Suppose you plug $E = 20\text{ keV}$ into the formula and solve it for $f$.
$$\begin{align}
f
&= \frac{E}{h} \\
&= \frac{20\text{ keV}}{4.135\times 10^{-21}\text{ MeV s}} \\
&= \frac{20}{4.135\times 10^{-21}}\times \underbrace{\frac{\text{keV}}{\text{MeV}}}_{\text{did you forget this?}} \times \frac{1}{s}
\end{align}$$
On the other hand, if you convert it to $\text{MeV}$,
$$\begin{align}
f
&= \frac{E}{h} \\
&= \frac{0.02\text{ MeV}}{4.135\times 10^{-21}\text{ MeV s}} \\
&= \frac{0.02}{4.135\times 10^{-21}}\times \frac{\text{MeV}}{\text{MeV}} \times \frac{1}{s}
\end{align}$$
Try them both and see if you find a difference. ;-)
The thing to remember is that the actual value of $E$, the amount of energy, is the same in both cases. $20\text{ keV}$ and $0.02\text{ MeV}$ are just different ways of writing it, just like $\frac{1}{3}$ and $\frac{4}{12}$ are different ways of writing the same value.
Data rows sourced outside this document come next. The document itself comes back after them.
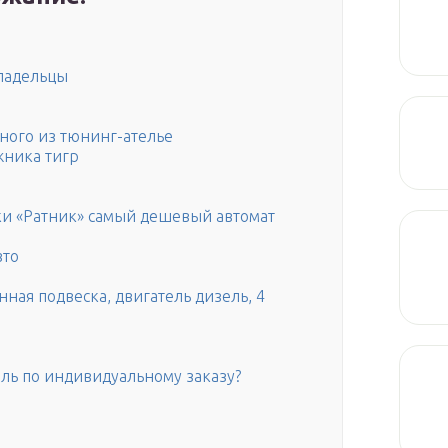
ладельцы
дного из тюнинг-ателье
жника тигр
и «Ратник» самый дешевый автомат
вто
ная подвеска, двигатель дизель, 4
иль по индивидуальному заказу?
But it wouldn't make sense for the final answer to depend on how you write your values.
A: You could convert h to 4135 e-21 keV/Hz and use that in your calculations, or 4135 keV / (e21 hz), and use that.  Your calculation is then 20 keV / 4135 keV * 1e21 Hz or 20 keV / 4.135 *1e18 Hz.